Aster has a ton of great text functions, but many of the text modeling functions require a large amount of data to get good results. LDA, for example, does not perform well on smaller data sets. A multigenre text approach with cosine similarity can give better results with less data.


In this example we are using survey results from a furniture retailer. The survey asked questions about demographics, personal style, and shopping patterns. These responses are easy to gain insights from, the data can easily be visualized in a BI tool. The challenging part is finding insights from the free form survey question, "Is there anything else you would like to add?" There are about 1000 responses with free form text and the customer wanted to cluster the responses into categories and get a nice visual representation of the clusters. 1000 responses is much too small to use LDA, and LDA doesn't easily lend itself to giving a nice visualization, so cosine similiarity was a good alternative solution. 


The cosine similarity function returns a similarity score for each pair of text responses. Since every pair will have some score, a minimum score threshold should be established for grouping responses into clusters. For example, the visualization below shows responses that have been grouped by a very high similarity score. 



The clusters are very interrelated and seperate, but the higher the similarity score, the less of the data will be included in analysis since the output will only include responses that have at least one other response with a similarity score above the threshold. If a response is very long, the longer response may not have a high similarity with a shorter response even though the responses have the same topic. In this case the longer response won't be included in the output if the threshold is too high. 


AppCenter is very useful when deciding the ideal threshold.

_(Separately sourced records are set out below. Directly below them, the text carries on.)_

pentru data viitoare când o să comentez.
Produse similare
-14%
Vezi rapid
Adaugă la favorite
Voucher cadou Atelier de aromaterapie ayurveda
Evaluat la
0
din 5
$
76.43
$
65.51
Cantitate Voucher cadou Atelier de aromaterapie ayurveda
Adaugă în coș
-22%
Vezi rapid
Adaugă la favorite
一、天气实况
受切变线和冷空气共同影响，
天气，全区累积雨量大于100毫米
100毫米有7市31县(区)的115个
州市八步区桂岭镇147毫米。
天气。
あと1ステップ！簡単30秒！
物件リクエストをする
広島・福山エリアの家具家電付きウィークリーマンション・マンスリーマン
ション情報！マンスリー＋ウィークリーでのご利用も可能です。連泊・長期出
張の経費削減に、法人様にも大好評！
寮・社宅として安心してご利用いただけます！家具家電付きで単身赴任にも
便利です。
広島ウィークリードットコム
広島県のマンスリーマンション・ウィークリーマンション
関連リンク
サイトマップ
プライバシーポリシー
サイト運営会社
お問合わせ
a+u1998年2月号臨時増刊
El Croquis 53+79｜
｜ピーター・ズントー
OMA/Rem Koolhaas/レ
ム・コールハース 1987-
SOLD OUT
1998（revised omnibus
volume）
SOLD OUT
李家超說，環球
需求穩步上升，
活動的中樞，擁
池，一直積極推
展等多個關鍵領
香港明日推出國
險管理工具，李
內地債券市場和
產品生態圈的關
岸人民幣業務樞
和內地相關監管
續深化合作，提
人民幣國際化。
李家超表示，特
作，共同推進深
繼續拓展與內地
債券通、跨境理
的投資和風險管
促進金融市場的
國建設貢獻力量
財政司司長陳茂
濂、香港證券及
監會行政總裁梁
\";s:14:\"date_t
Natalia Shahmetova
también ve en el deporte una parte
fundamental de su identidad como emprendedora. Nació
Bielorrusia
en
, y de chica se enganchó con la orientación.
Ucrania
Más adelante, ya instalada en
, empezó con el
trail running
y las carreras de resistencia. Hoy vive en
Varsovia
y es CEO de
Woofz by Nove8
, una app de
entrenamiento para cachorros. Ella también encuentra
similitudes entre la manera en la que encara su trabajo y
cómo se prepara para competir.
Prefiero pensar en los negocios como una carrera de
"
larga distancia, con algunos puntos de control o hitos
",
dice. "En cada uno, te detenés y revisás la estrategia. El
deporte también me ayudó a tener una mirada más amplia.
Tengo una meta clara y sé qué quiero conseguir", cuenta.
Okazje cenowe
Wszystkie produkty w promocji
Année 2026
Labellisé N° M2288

In the app below a user can set a similarity score threshold and get back a visualization of the clusters, the top words in each cluster, and a table of all the responses and their cluster id so the user can manually check if the groupings make sense. 


While the visualization of the clusters does not look as nice as the high threshold picture, in the survey results example the low threshold was the best approach. Many of the text responses were long and responses with the same topic often had 15-25% similarity. 


From the top words in each cluster table it's now easy to give the clusters category names so the customer can get a good sense of the free form text content and the feedback can go to the appropirate department.